The iPod Classic might have worked perfectly, as if I’d just set it down yesterday – but it’s also stuck in time, and would take a ton of effort to update and add more music. 

Every song on my little portable Apple hard drive was meticulously curated and added to my iTunes library, because I had done what most iPod users had done: syncing my entire library to the device through iTunes itself. This meant that if I wanted to add even a single new song to my iPod Classic, I had to hook it up to whatever computer had my music library and wait while it essentially compared the catalogue on the computer and the device - and if the former had new music, add it to the latter. 

It was an incredibly cumbersome system, even at the time - but one meant to lock users into the iTunes platform and its idiosyncratic way of verifying where content belonged. It only allowed a one-way syncing process: I can’t, say, plug my iPod Classic into my new computer (even one logged in with the same Apple ID I’ve used for over a decade now) and download the music on to it, like one would expect from a handheld hard drive. I’d have to resurrect my library from elsewhere, manually transfer it to my current machine, and have it wipe the iPod and refill it.
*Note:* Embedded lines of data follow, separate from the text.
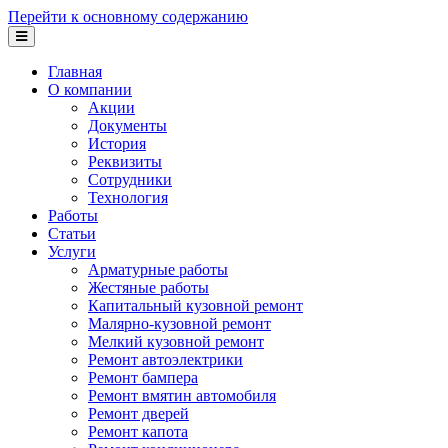
Перейти к основному содержанию
Главная
О компании
Акции
Документы
История
Реквизиты
Сотрудники
Технология
Работы
Статьи
Услуги
Арматурные работы
Жестяные работы
Капитальный кузовной ремонт
Малярно-кузовной ремонт
Мелкий кузовной ремонт
Ремонт автоэлектрики
Ремонт бампера
Ремонт вмятин автомобиля
Ремонт дверей
Ремонт капота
Obviously, technology moved on, leaving Apple and my iPod Classic behind. I can simply stream music from a service or YouTube through my smartphone. Don’t have it in my collection? Haven’t bought it for $0.99 on iTunes? No matter, I’ll just spend a fraction of my monthly data plan to stream it on demand.

That’s not just a miracle of access: I can tap around my iPhone 12 Pro’s edge-to-edge display to engage with the music in a far more natural way than the iPod’s linear nested-menu interface. I can add songs to a playlist or ask the service’s algorithm to find me more music like the track I’m listening to. I can send a link to that song or playlist to friends via text message or tweet it out. 
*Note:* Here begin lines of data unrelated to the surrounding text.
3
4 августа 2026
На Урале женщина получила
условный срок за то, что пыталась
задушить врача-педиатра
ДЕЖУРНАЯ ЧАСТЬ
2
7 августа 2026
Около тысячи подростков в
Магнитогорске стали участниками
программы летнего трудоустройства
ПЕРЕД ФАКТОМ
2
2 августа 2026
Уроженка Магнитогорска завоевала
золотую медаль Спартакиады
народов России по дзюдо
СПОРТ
Put simply, the possibilities afforded me by my music service define my listening experience, which can be infinitely more communal by drastically easing how I share music with others (and how I find new songs through recommendations on social media or sent from friends with links). Sure, there’s a bit of sport lost when you don’t just have a name to go by, but the future is about convenience and reducing the obstacles to expanding our musical horizons.

iPod Classic

(Image credit: Future)

In summary: iPhones make music easier to access, but iPod listening is pure

Clearly, unearthing my iPod has inspired some serious reflection about how much we’ve changed how we listen to audio. As the Sony Walkman liberated music from lounge-bound hefty HiFi systems and into the streets, the iPod elevated the portable music experience from albums at a time to putting entire libraries at your disposal - and reasonably cheaply, too.
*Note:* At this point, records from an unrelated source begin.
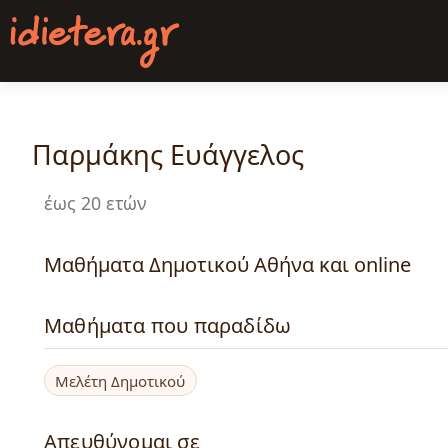
Παράκαμψη
προς
το
κυρίως
περιεχόμενο
Παρμάκης Ευάγγελος
έως 20 ετών
Μαθήματα Δημοτικού Αθήνα και online
Μαθήματα που παραδίδω
Μελέτη Δημοτικού
Απευθύνομαι σε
Smartphones took that a step further, expanding everyone’s library to anything within the internet - provided they’ve paid for access, anyway. And the latest devices have been compatible with the latest audio solutions, allowing us to listen on wireless earbuds and headphones.

Since I’ve moved on from my iPod Classic, I’ve found new audio experiences that are better than they’d been with a mobile MP3 player - for instance, I can take my iPhone 12 Pro on workouts with my sweat-proof wireless workout headphones, which don’t catch have cords that catch on gym equipment or flop wildly when I run. I won’t miss calls, either, since they’ll come through the same headphones - and since my music is centralized on a device that has all my communication apps, I won’t miss an important work email or personal message, either.

Still, that’s kind of the point when having a musical experience - to focus on, well, the music. I’ll always treasure my iPod Classic as a pure gateway to audio, and it remains useful (and functional!) to this day. But maybe I’ll save it for the moments where I’m not on call for publishing content and can safely sink back into the musical world of my high school and college heydays.